173. Bölüm

328 31 0
                                    

Kadın, diğer önemli halkların temsilcisi olarak hizmet veren bir tüccar grubunun parçası olduğunu iddia ediyordu. Durmadan konuşuyordu. Kendisi hakkında asla fazla ileri gitmedi ve benim hakkımda da hiçbir şey sormadı. Ondan duyduğum tek şey, tanıdıklarından ve meslektaşlarından öğrendiği dedikodulardı.

Yeni boşanmış ve yeniden evlenmiş imparatoriçe konusunu açtığında gerildim. Yine de benim açımdan halkın olaya tepkisini duymak ilginçti.

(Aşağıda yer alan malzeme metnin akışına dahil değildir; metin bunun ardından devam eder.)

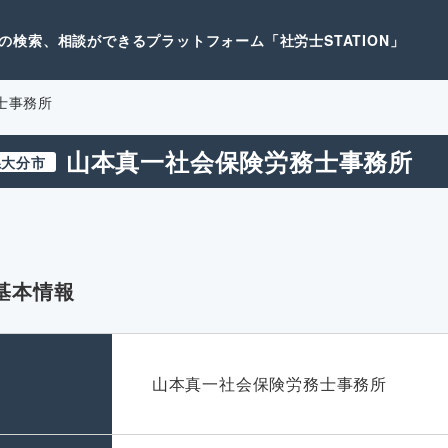
検索、相談ができるプラットフォーム「社労士STATION」
士事務所
山本真一社会保険労務士事務所
県大分市
基本情報
名
山本真一社会保険労務士事務所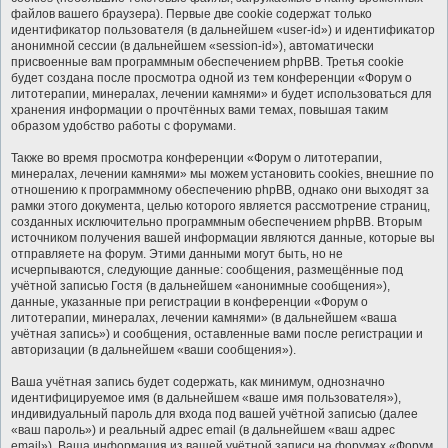
файлов вашего браузера). Первые две cookie содержат только
идентификатор пользователя (в дальнейшем «user-id») и идентификатор
анонимной сессии (в дальнейшем «session-id»), автоматически
присвоенные вам программным обеспечением phpBB. Третья cookie
будет создана после просмотра одной из тем конференции «Форум о
литотерапии, минералах, лечении камнями» и будет использоваться для
хранения информации о прочтённых вами темах, повышая таким
образом удобство работы с форумами.
Также во время просмотра конференции «Форум о литотерапии,
минералах, лечении камнями» мы можем установить cookies, внешние по
отношению к программному обеспечению phpBB, однако они выходят за
рамки этого документа, целью которого является рассмотрение страниц,
созданных исключительно программным обеспечением phpBB. Вторым
источником получения вашей информации являются данные, которые вы
отправляете на форум. Этими данными могут быть, но не
исчерпываются, следующие данные: сообщения, размещённые под
учётной записью Гостя (в дальнейшем «анонимные сообщения»),
данные, указанные при регистрации в конференции «Форум о
литотерапии, минералах, лечении камнями» (в дальнейшем «ваша
учётная запись») и сообщения, оставленные вами после регистрации и
авторизации (в дальнейшем «ваши сообщения»).
Ваша учётная запись будет содержать, как минимум, однозначно
идентифицируемое имя (в дальнейшем «ваше имя пользователя»),
индивидуальный пароль для входа под вашей учётной записью (далее
«ваш пароль») и реальный адрес email (в дальнейшем «ваш адрес
email»). Ваша информация из вашей учётной записи на форумах «Форум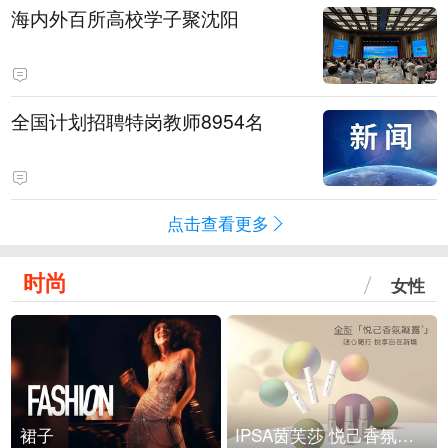
海内外百所高校学子聚沈阳
全国计划招聘特岗教师8954名
点击查看更多
时尚
女性
裙子
IPSA茵芙莎 悦己香氛凝露上市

"Aslında ben, Majesteleri İmparatoriçenin eylemlerini destekliyorum."

"Gerçekten mi?"

"Bazıları onun bencilce davrandığını söylüyor. Ama bu onların işi değil, dolayısıyla eleştirmemeleri gerekiyor."

"..."

"Boşanma talebinde bulunan imparatoriçe değildi, bu konu onunla konuşulmadı ve tek taraflıydı. Ama boşandıktan sonra herkes ona sadakatten bahsediyor. Aman neyse, boşver şunları."

Neredeyse "teşekkür ederim" der gibi başımı salladım.

"Evet, haklısınız. Onlar hakkında konuşmayı bırakalım."

"Ses tonun bir garip..." (Resmi konuşmasından bahsediyor.)

"!"

Yemek yiyebilmemiz için araba durana kadar kadın konuşmaya devam etti.

Yemek sırasında yeni bir araba sürücüsü ortaya çıktı ve atları değiştirip sürücü koltuğuna oturdu. Daha sonra kadın ve ben tekrar arabaya bindik. Batı Krallığı'nın başkentine kadar yolculuk yapacağımızı sanıyordum ve dışarıdaki manzaranın tadını çıkarmak için pencereden dışarı baktım. Sovieshu'nun şövalyeleri benim peşimde miydi bilmiyorum ama şu ana kadar her şey yeterince yolunda gitmiş gibi görünüyordu.

Beklentilerimin aksine, Batı sınırını geçmeden kadın beni bıraktı. Beni komşu ülkenin küçük bir köyüne bıraktı ve beni yalnızca buraya kadar götürmesinin emredildiğini söyledi. Kısa bir "Kendine iyi bak" dedi ve ayrıldı, sonra ortadan kayboldu.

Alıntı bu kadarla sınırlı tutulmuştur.